### Data for the task:
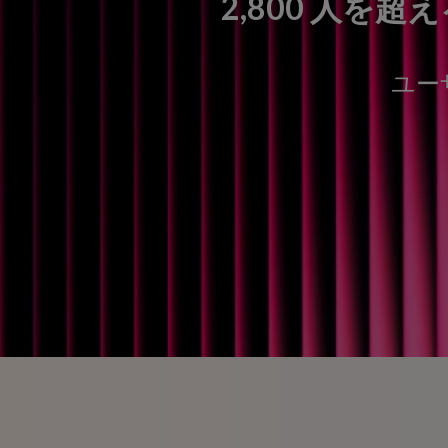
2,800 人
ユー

==

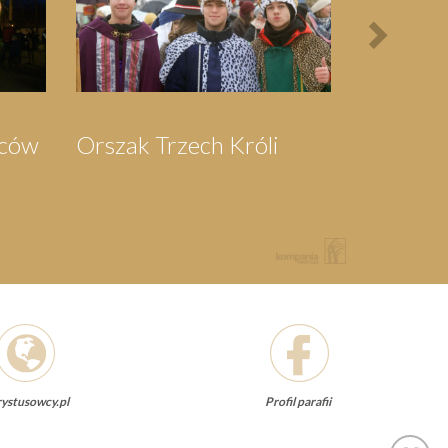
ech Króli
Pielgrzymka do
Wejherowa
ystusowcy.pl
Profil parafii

--

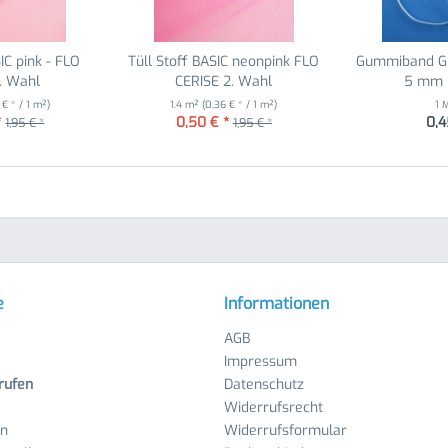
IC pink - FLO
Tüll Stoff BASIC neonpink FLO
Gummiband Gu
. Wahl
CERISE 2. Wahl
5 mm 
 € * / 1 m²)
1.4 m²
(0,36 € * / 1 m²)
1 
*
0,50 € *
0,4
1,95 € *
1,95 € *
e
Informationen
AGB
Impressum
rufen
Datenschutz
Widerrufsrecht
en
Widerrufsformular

### Your assignment:
From the entries above, give again exactly the lines running from the line with "Datenschutz" to the line with "Widerrufsformular"; include both of those lines.

### Response to the task:
Datenschutz
Widerrufsrecht
en
Widerrufsformular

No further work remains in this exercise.